The ‘embodiment of the survivor’
Choosing ‘the survival framework’ for my thesis offered me an opportunity to do justice to this chosen focus-group of suffering survivors. In addition to that it allows them to participate in a specific way in a care-ethics debate about the interpretation of the life form of survival. In anticipation of the results, I tried to establish from their personal perspective whether they see themselves as ‘survivors’ and as such could participate in the discussion.
“… Yes… it’s even worse than survival. I don’t choose it… I’m in it. Forced on you as it were … also by society … I think you are punished way too much. If you don’t feel like working … well … but I’ve always worked” (1:33; respondent 1).
“Yes … Yes … I’m actually just trying to … you learn to deal with it of your own accord, left or right, fall, choose. Doing something different. You don’t have a choice … to do something else … you have to … it’s not like others … I want to do my thing” (2:26; respondent 2).
“After I made that suicide attempt, a lot changed. My father, daughter, stepdaughter….. then they resent me for that…. Like everything became different. A different life. Like I don’t belong… That’s too bad. That I don’t get any appreciation. I have to accept that. That takes time” (3:56; respondent 3).
A ‘non-mainstream’ care-ethical debate
To be honest, I also use the survival- framework as a point of leverage to make my own voice heard in this debate; by making way for this concept and filling it in from practice. In my professional view, the concept proposes an alternative to mainstream thinking:
“… the form of life does not exist in spite of experienced tensions, but thanks to experienced tensions” according to Frans Vosman (2018).

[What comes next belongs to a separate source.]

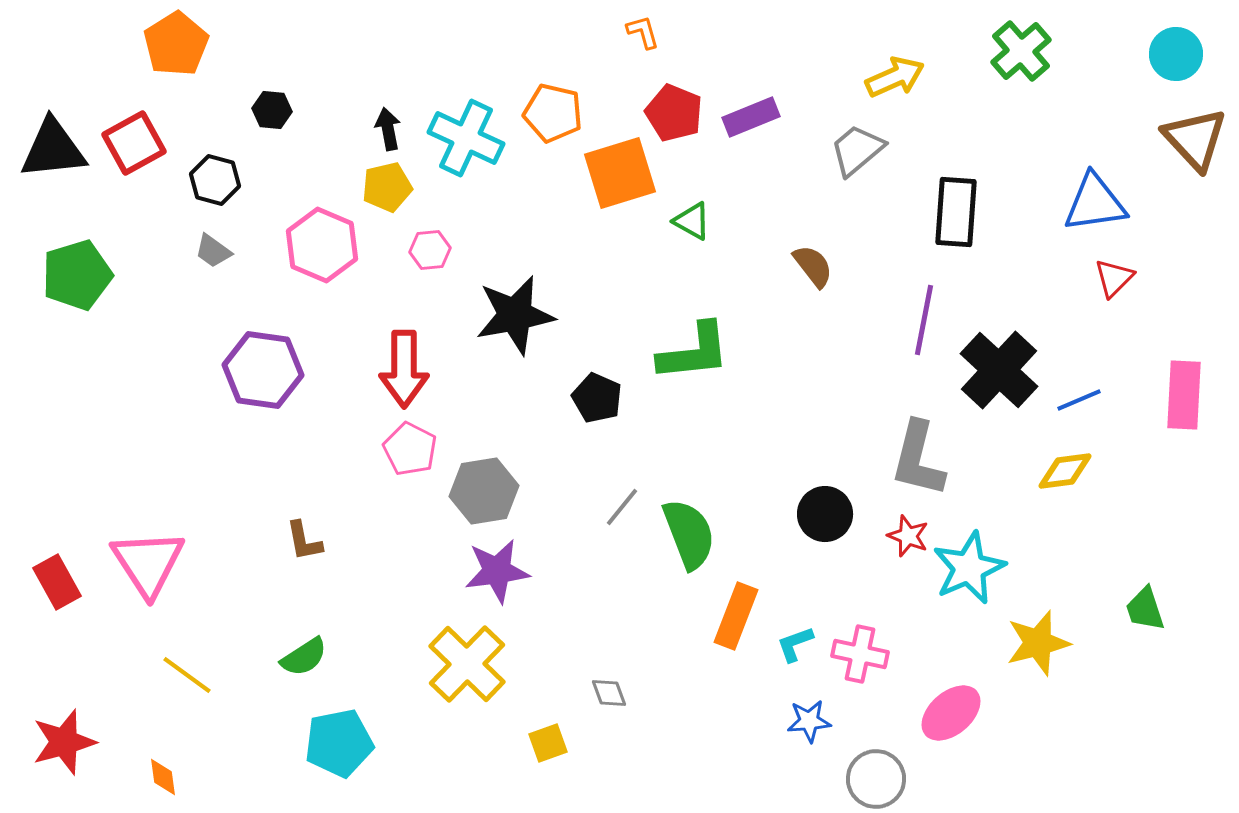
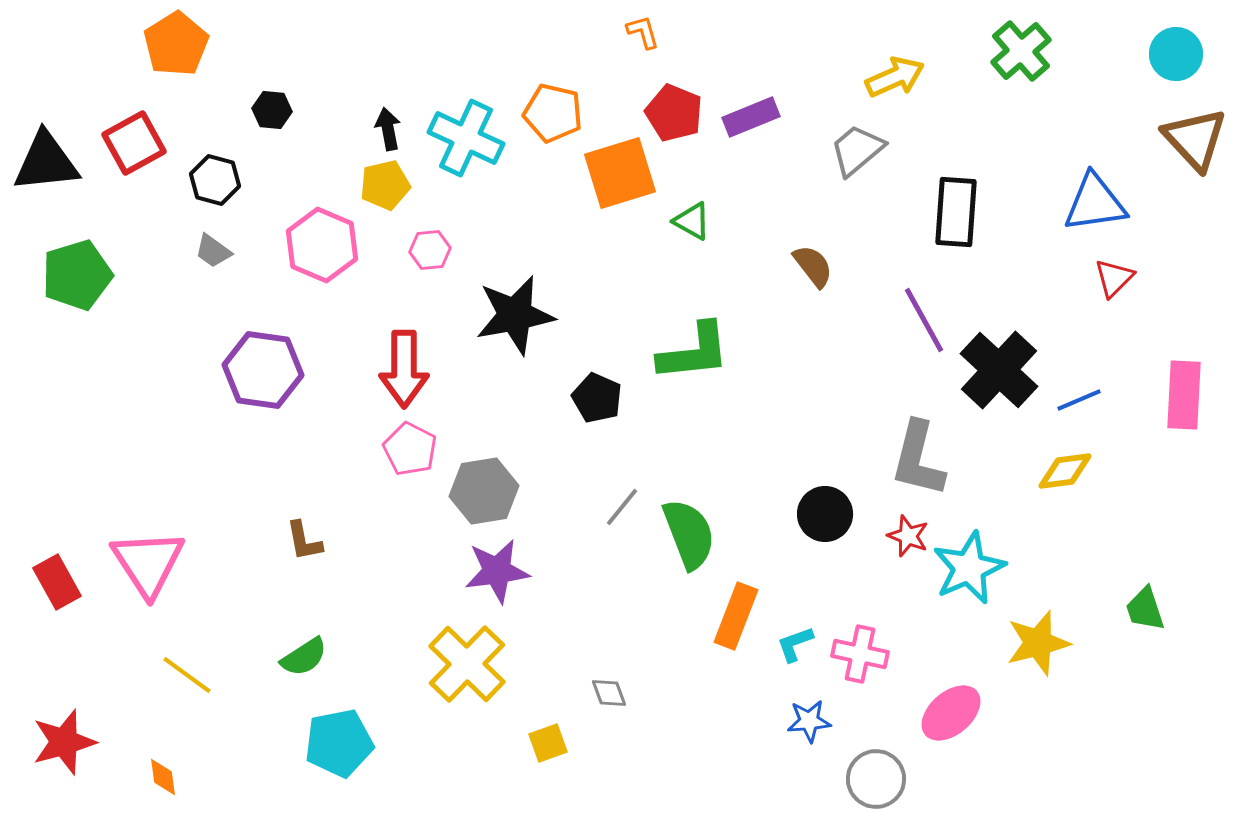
black triangle at (53, 149): moved 7 px left, 13 px down
yellow pentagon at (387, 187): moved 2 px left, 2 px up
purple line at (924, 320): rotated 40 degrees counterclockwise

This subtle nuance is heavily supported by the participants and ‘expert by experience’ readers of the thesis. When you remove these tensions, the life form of survival evaporates and the survivor falls apart. This is exciting in itself as an idea and it intrigues me how this works: I was eager to experience this in the research field.

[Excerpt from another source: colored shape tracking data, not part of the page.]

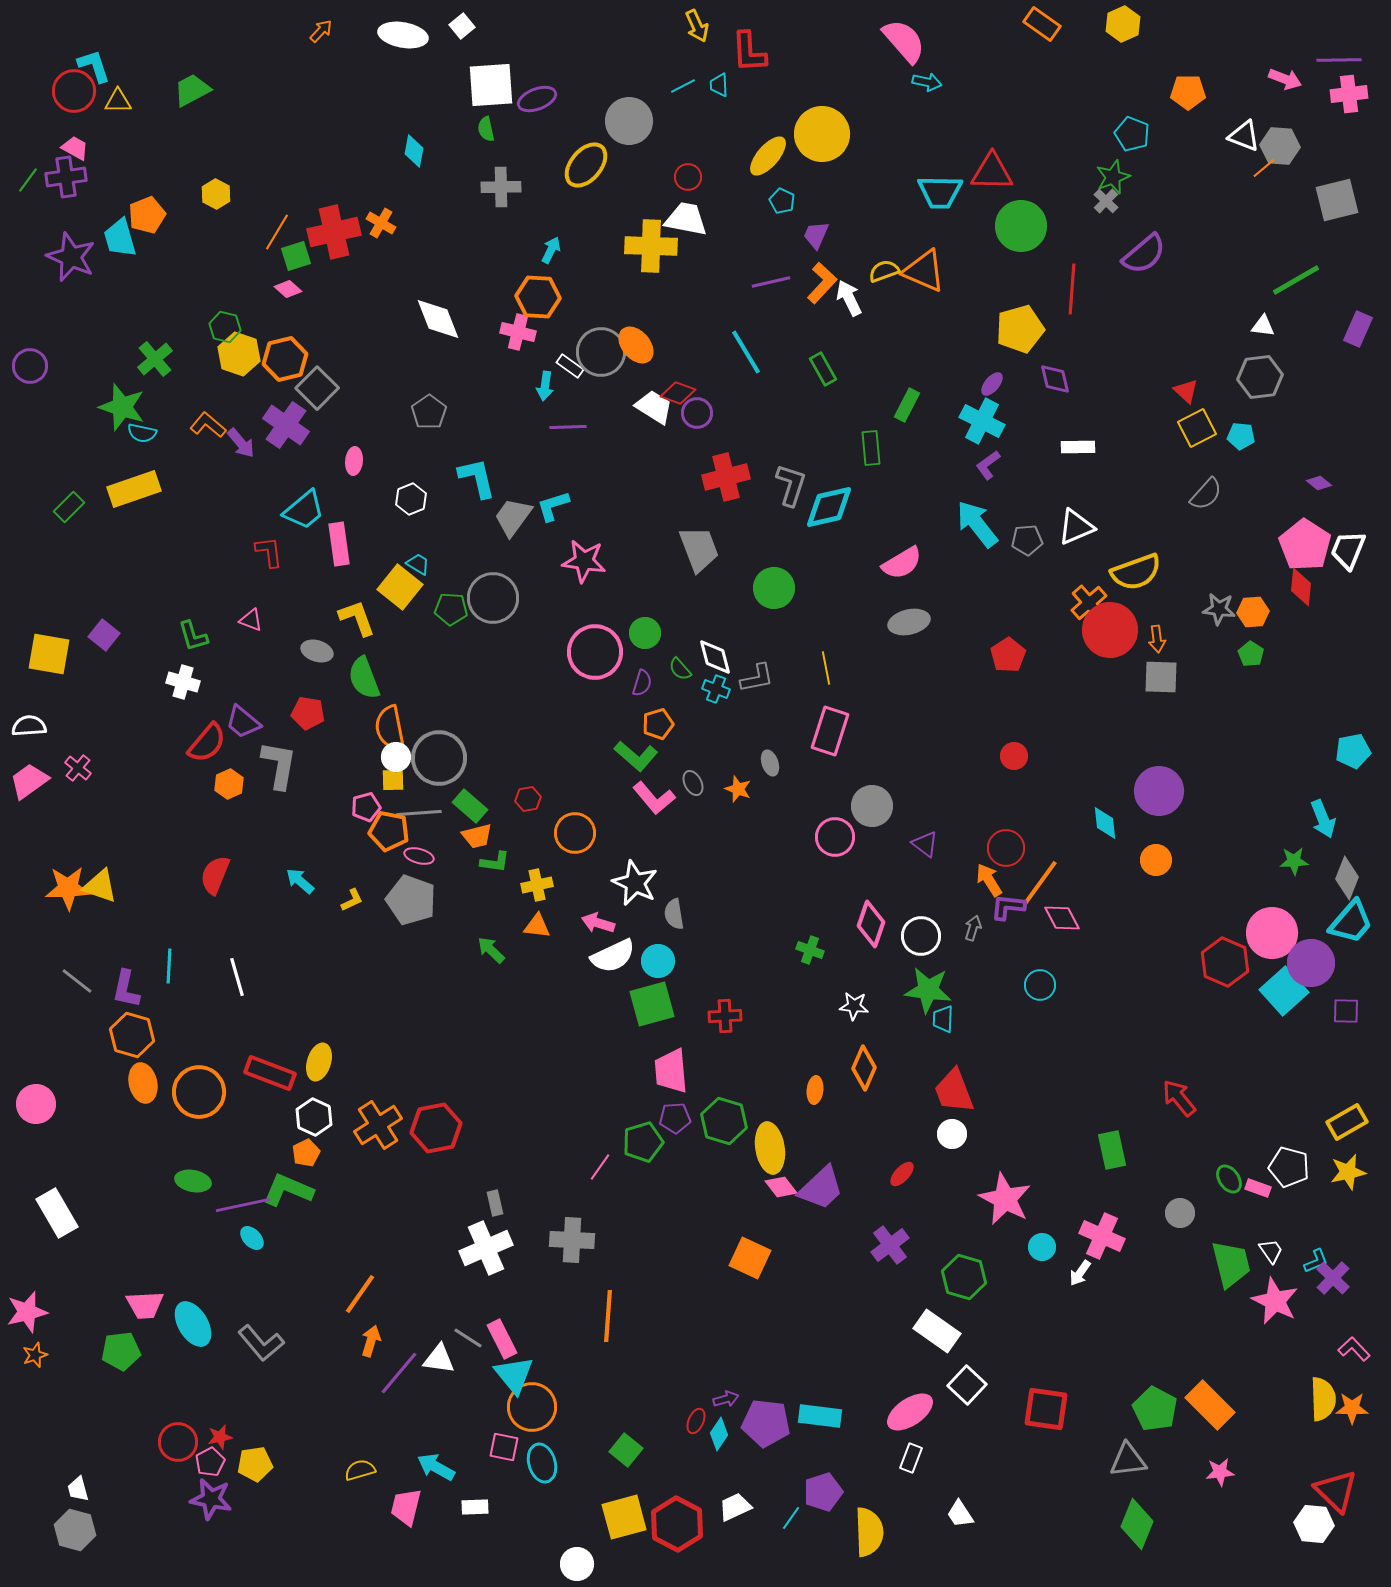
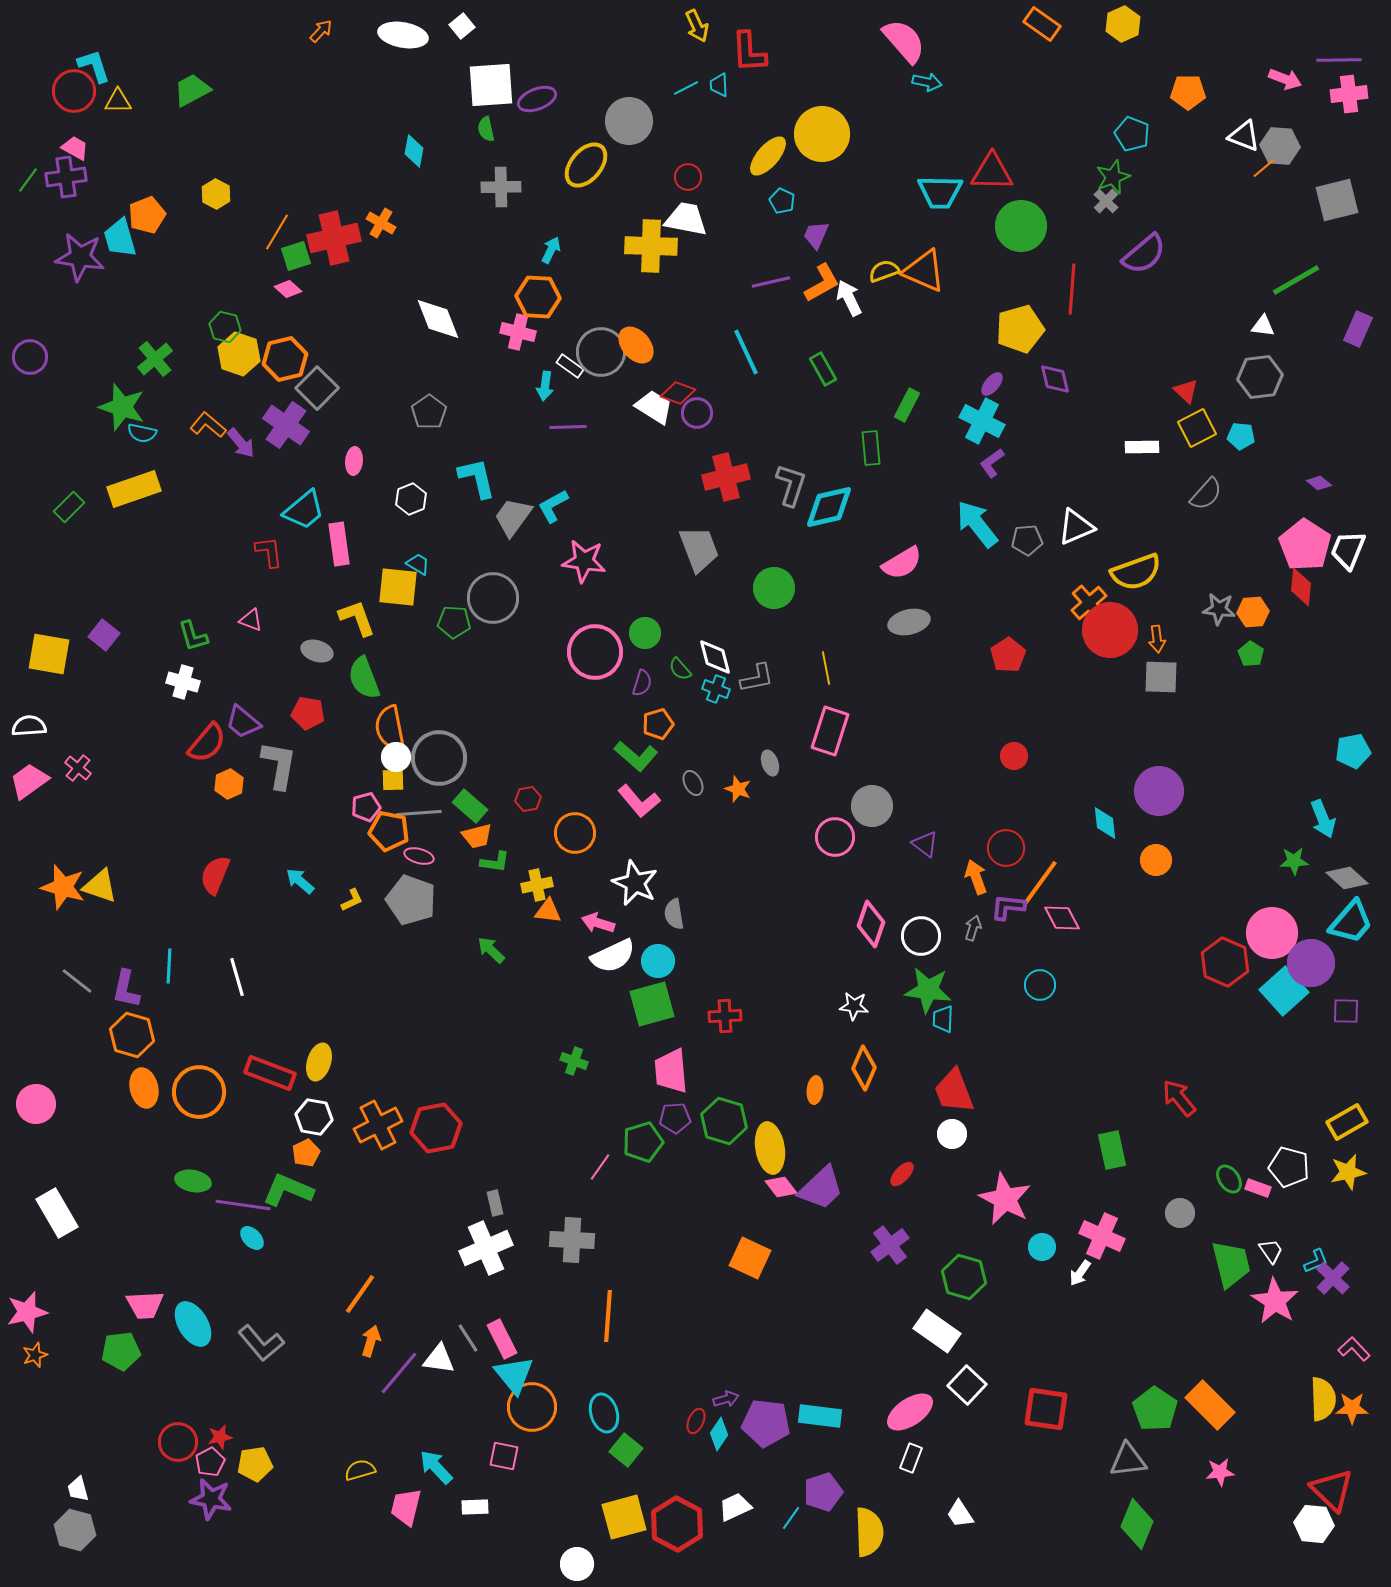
cyan line at (683, 86): moved 3 px right, 2 px down
red cross at (334, 232): moved 6 px down
purple star at (71, 257): moved 9 px right; rotated 15 degrees counterclockwise
orange L-shape at (822, 283): rotated 18 degrees clockwise
cyan line at (746, 352): rotated 6 degrees clockwise
purple circle at (30, 366): moved 9 px up
white rectangle at (1078, 447): moved 64 px right
purple L-shape at (988, 465): moved 4 px right, 2 px up
cyan L-shape at (553, 506): rotated 12 degrees counterclockwise
yellow square at (400, 587): moved 2 px left; rotated 33 degrees counterclockwise
green pentagon at (451, 609): moved 3 px right, 13 px down
pink L-shape at (654, 798): moved 15 px left, 3 px down
gray diamond at (1347, 878): rotated 69 degrees counterclockwise
orange arrow at (989, 880): moved 13 px left, 3 px up; rotated 12 degrees clockwise
orange star at (68, 888): moved 5 px left, 1 px up; rotated 18 degrees clockwise
orange triangle at (537, 926): moved 11 px right, 15 px up
green cross at (810, 950): moved 236 px left, 111 px down
orange ellipse at (143, 1083): moved 1 px right, 5 px down
white hexagon at (314, 1117): rotated 15 degrees counterclockwise
orange cross at (378, 1125): rotated 6 degrees clockwise
purple line at (243, 1205): rotated 20 degrees clockwise
pink star at (1275, 1301): rotated 6 degrees clockwise
gray line at (468, 1338): rotated 24 degrees clockwise
green pentagon at (1155, 1409): rotated 6 degrees clockwise
pink square at (504, 1447): moved 9 px down
cyan ellipse at (542, 1463): moved 62 px right, 50 px up
cyan arrow at (436, 1467): rotated 18 degrees clockwise
red triangle at (1336, 1491): moved 4 px left, 1 px up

Although Vosman has described the concept and provided it with theoretical meaning on the basis of defined tensions, it is not yet ‘finished’. “It is up to the care-ethics researcher to further use and add to the concept based on practical research …” Vosman invites (2018, p 55).
I picked up that gauntlet, albeit in a modest way within the scope of this master-thesis, but with the lifeworld of ‘the survivor’ very present in my workspace. I hope many of you will take up the invitation too after reading this blog, or maybe after taking further notice of Vosman’s booklet or my thesis.

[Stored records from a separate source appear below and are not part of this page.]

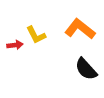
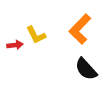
orange L-shape: rotated 84 degrees counterclockwise
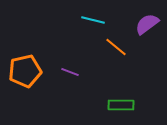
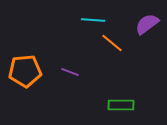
cyan line: rotated 10 degrees counterclockwise
orange line: moved 4 px left, 4 px up
orange pentagon: rotated 8 degrees clockwise
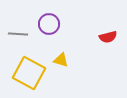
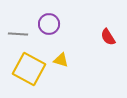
red semicircle: rotated 72 degrees clockwise
yellow square: moved 4 px up
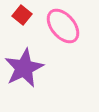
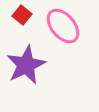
purple star: moved 2 px right, 3 px up
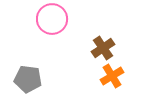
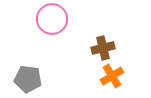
brown cross: rotated 20 degrees clockwise
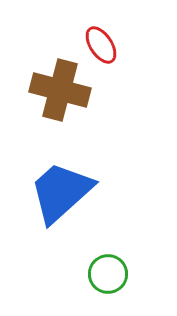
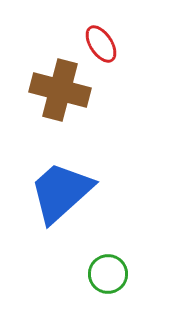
red ellipse: moved 1 px up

The perspective of ‘the survivor’ appeals to me as an experienced view to which I can also relate personally. My motivation, to choose and portray the survivor, especially in these related COVID-19 times, is summarised in the following lead:
I want the survivor to be noticed, to be kept intact and to be allowed to be there (in his/her own place … in our society).
Here you can find other contributions of staff members about the intellectual legacy of Frans Vosman.
Notes
1. ‘Participation society’ is a term designed in 2017 in the Netherlands according to a legislation for a society in which everybody has to participate, contribute, to his/her own ability.
2. People with a disability often have to meet too high an expectation.
3. The word Vosman uses in his description is ‘dur doen’ (carry-on)
The booklet is recently translated: Survival as a lifeform not in print yet.
Literature
Hoen, I. (2020). De overlever in beeld in de participatiesamenleving. Catastrofaal lijden als venster. Master-thesis ZEB. UvH, Utrecht.
Vosman, F.J.H. (2018). Overleven als levensvorm. Zorgethiek als kritiek op het ideaal van het ‘geslaagde leven’. Utrecht: Net aan Zet; uitgave van de Universiteit van Humanistiek.